Positive Behaviour for Learning
At our school, we use Positive Behaviour for Learning (PBL) – a whole-school approach for creating a positive, safe and supportive school climate where students can learn and develop. Our whole school community works together to establish expected behaviours and teach them to all students.
Students representative council
The school's Students Representative Council (SRC) consists of two students from each class, grades 2 - 6.
Student representatives are elected by their peers each semester. They are involved in fundraising for the school, attending SRC meetings and providing communication between the student leadership team and their class. They also perform special duties, such as laying wreaths at our annual Anzac Day assembly.

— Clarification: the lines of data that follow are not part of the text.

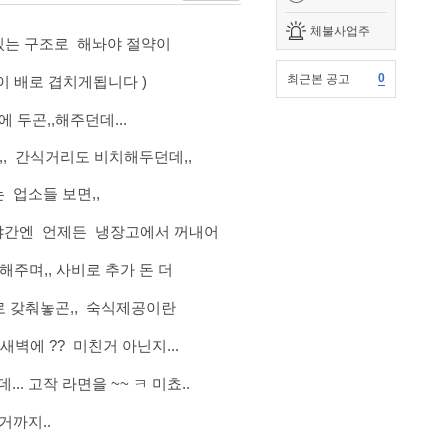
체불사업주
 있는 구조로 해놔야 절약이
0
최근본 공고
이 배로 겹치게됩니다 )
 두곤,,해주던데...
, 간식거리도 비치해두던데,,
업소들 보면,,
 야간엔 언제든 냉장고에서 꺼내어
해주며,, 사비로 추가 돈 더
로 갖춰놓곤,, 숙식제공이란
새벽에 ?? 미친거 아닌지...
 고작 라면을 ~~ ㅋ 미쵸..
거까지..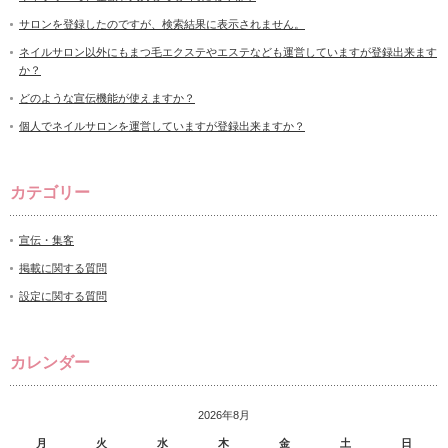
サロンを登録したのですが、検索結果に表示されません。
ネイルサロン以外にもまつ毛エクステやエステなども運営していますが登録出来ます
か？
どのような宣伝機能が使えますか？
個人でネイルサロンを運営していますが登録出来ますか？
カテゴリー
宣伝・集客
掲載に関する質問
設定に関する質問
カレンダー
2026年8月
月
火
水
木
金
土
日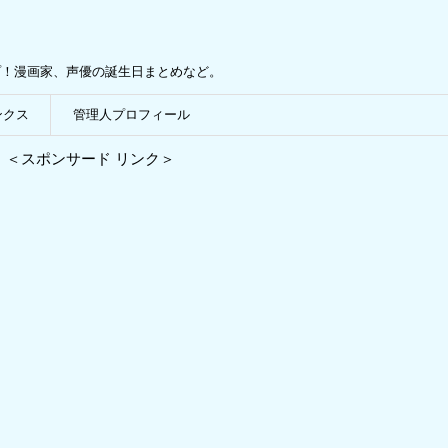
プ！漫画家、声優の誕生日まとめなど。
ンクス
管理人プロフィール
＜スポンサード リンク＞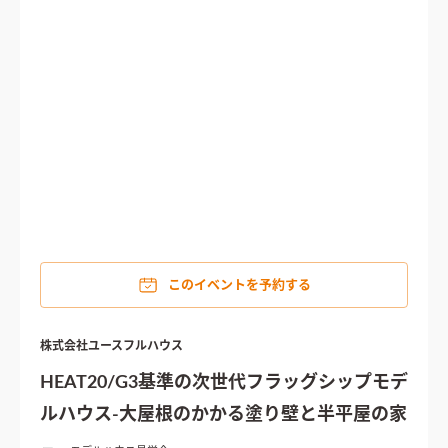
このイベントを予約する
株式会社ユースフルハウス
HEAT20/G3基準の次世代フラッグシップモデ
ルハウス-大屋根のかかる塗り壁と半平屋の家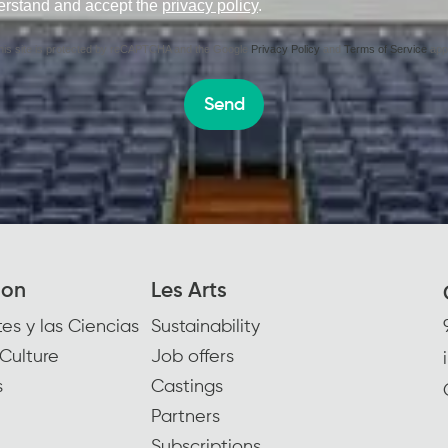
erstand and accept the
privacy policy
.
his site is protected by reCAPTCHA and the Google
Privacy Policy
and
Terms of Service
appl
Send
ion
Les Arts
es y las Ciencias
Sustainability
Culture
Job offers
s
Castings
Partners
Subscriptions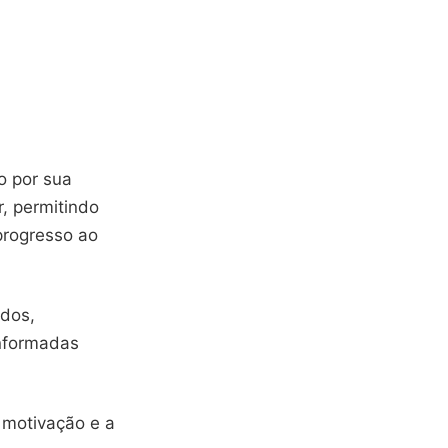
o por sua
r, permitindo
progresso ao
ados,
informadas
 motivação e a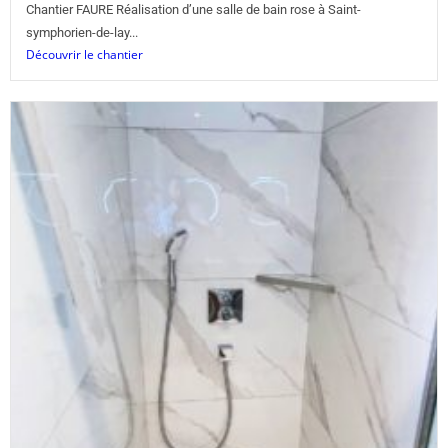
Chantier FAURE Réalisation d’une salle de bain rose à Saint-
symphorien-de-lay...
Découvrir le chantier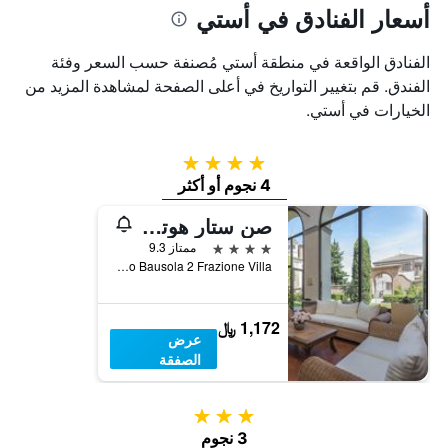
أسعار الفنادق في أستي
الفنادق الواقعة في منطقة أستي مُصنفة حسب السعر وفئة
الفندق. قم بتغيير التواريخ في أعلى الصفحة لمشاهدة المزيد من
الخيارات في أستي.
4 نجوم
4 نجوم أو أكثر
صن ستار هوتل بيمونت
4 نجوم
ممتاز 9.3
Via Mario Bausola 2 Frazione Villa, أستي, مقاطعة أستي, إيطاليا
1,172 ﷼
عرض
الصفقة
3 نجوم
3 نجوم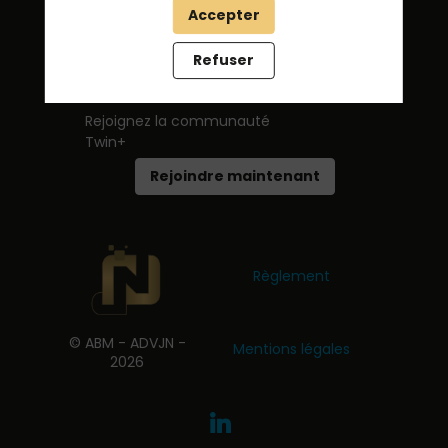
Accepter
Refuser
Rejoignez la communauté
Twin+
Rejoindre maintenant
Règlement
© ABM - ADVJN -
Mentions légales
2026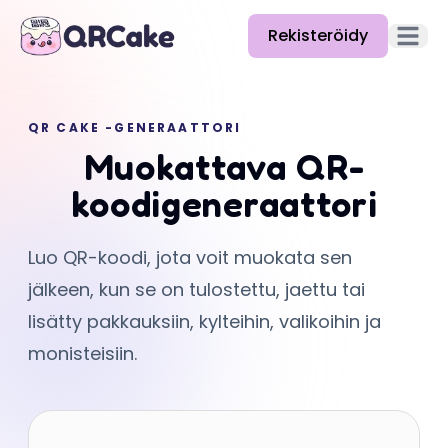
Rekisteröidy
Avaa pä
Ominaisuudet
QR CAKE -GENERAATTORI
Hinnat
Muokattava QR-
Blogi
koodigeneraattori
Dokumentaatio
Luo QR-koodi, jota voit muokata sen
Ohje
jälkeen, kun se on tulostettu, jaettu tai
API
lisätty pakkauksiin, kylteihin, valikoihin ja
monisteisiin.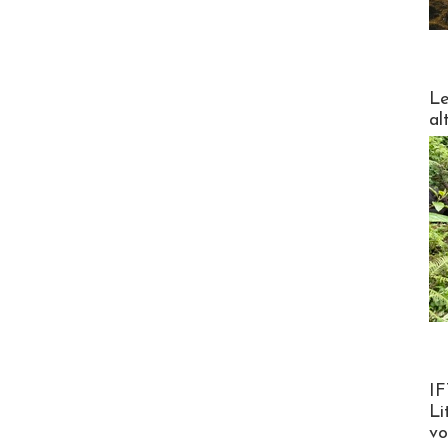
DESTI
Le
al
Product
IF
Li
v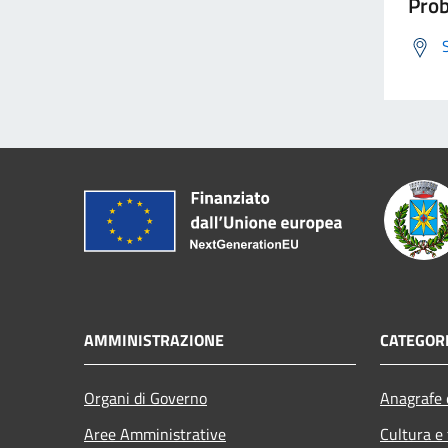
Prob
AMMINISTRAZIONE
CATEGORI
Organi di Governo
Anagrafe e
Aree Amministrative
Cultura e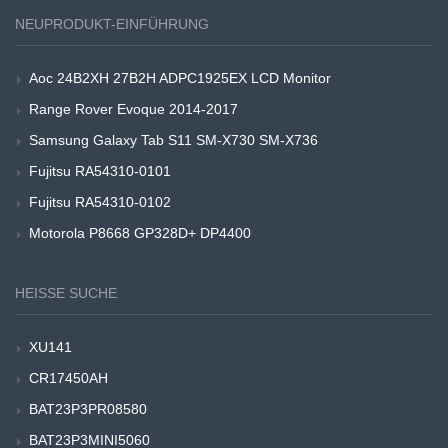
NEUPRODUKT-EINFÜHRUNG
Aoc 24B2XH 27B2H ADPC1925EX LCD Monitor
Range Rover Evoque 2014-2017
Samsung Galaxy Tab S11 SM-X730 SM-X736
Fujitsu RA54310-0101
Fujitsu RA54310-0102
Motorola P8668 GP328D+ DP4400
HEISSE SUCHE
XU141
CR17450AH
BAT23P3PR08580
BAT23P3MINI5060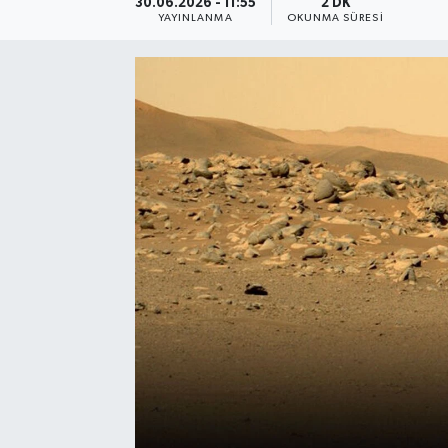
30.06.2026 - 11:55
2 DK
YAYINLANMA
OKUNMA SÜRESI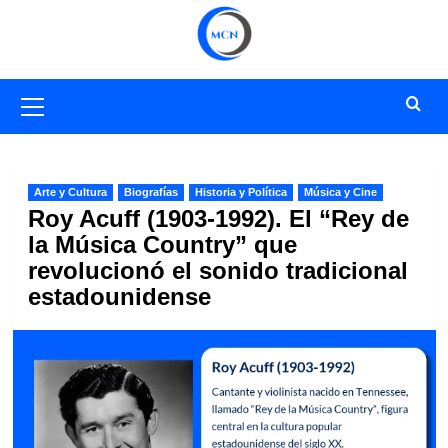
Saltar
al
contenido
Menú
primario
Arte y Cultura
Biografías
Historia y Política
Música y Cine
Roy Acuff (1903-1992). El “Rey de
la Música Country” que
revolucionó el sonido tradicional
estadounidense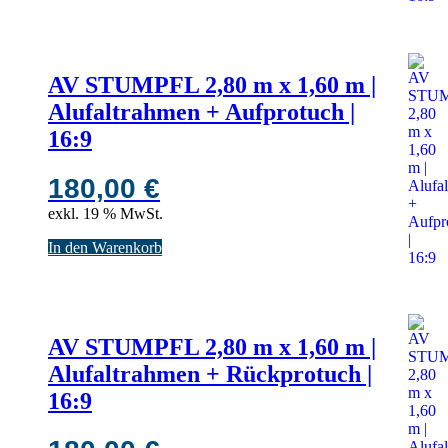
AV STUMPFL 2,80 m x 1,60 m |
Alufaltrahmen + Aufprotuch |
16:9
180,00
€
exkl. 19 % MwSt.
In den Warenkorb
AV STUMPFL 2,80 m x 1,60 m |
Alufaltrahmen + Rückprotuch |
16:9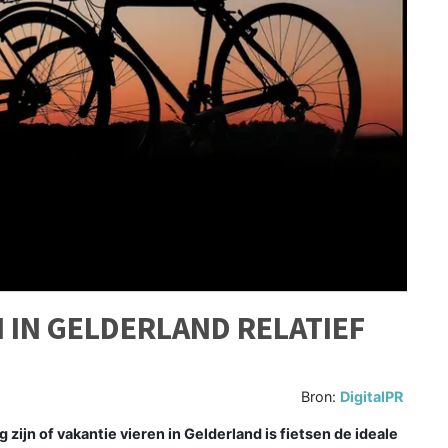
 IN GELDERLAND RELATIEF
Bron:
DigitalPR
ijn of vakantie vieren in Gelderland is fietsen de ideale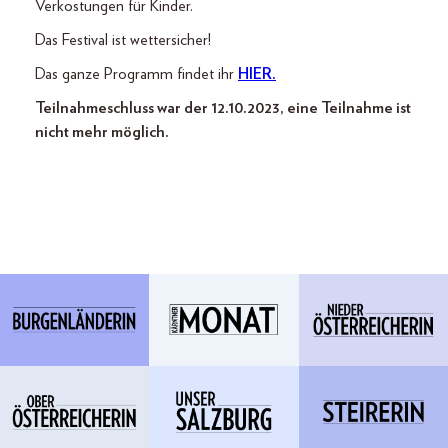
Verkostungen für Kinder.
Das Festival ist wettersicher!
Das ganze Programm findet ihr
HIER.
Teilnahmeschluss war der 12.10.2023, eine Teilnahme ist
nicht mehr möglich.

Student leadership helps young people find their voices, participate in decision-making, and understand their rights and responsibilities as active citizens. It helps students have a real impact on their learning and school environment and prepares them to participate meaningfully in their community.
Students can be leaders in the classroom, through their actions in the playground, through their support for others, or their involvement in academic, sporting, cultural or local community events or projects.
Students don’t have to be school captains or house captains to be considered leaders. We encourage our students to be leaders in the classroom and playground, through their support for other students, or their involvement in academic, sporting, cultural or community events and projects. This year all our Year 6 students have a leadership role within the school. They will also act as mentors to our year 5 students who will lead their Peer Support group in Term 4.
Introduction to the leadership team
The Student Representative Council program provides an opportunity for students to develop leadership skills, a strategy which recognises that teaching leadership behaviours is a crucial element in ultimately creating responsible citizens within our society.
Many of the responsibilities of the leadership team are related to being strong leaders within our school. For example, this year, the leadership team was responsible for running each week’s assembly as well as the whole school assemblies. They learned skills in time management, public speaking and working collaboratively with teachers and students.
Leardership team 2017
In 2017, eight students make up the leadership team consisting of two school captains, two vice captains and four prefects.
School Captain: Emily Hunter, Jake Cridland
Vice Captain: Lauren Gallagher, James Southon
Prefect: Lucinda King, Leyla Ozen, Richard Jenneke, Kiran Krish
Members of the leadership team have a variety of important responsibilities, in both leadership and fundraising and work collaboratively with staff to achieve their outcomes.
Fundraising contributes to the national and global community through charities such as Stewart House and World Vision, and to our school and our sister school through organised events such as crazy sock days and mufti days.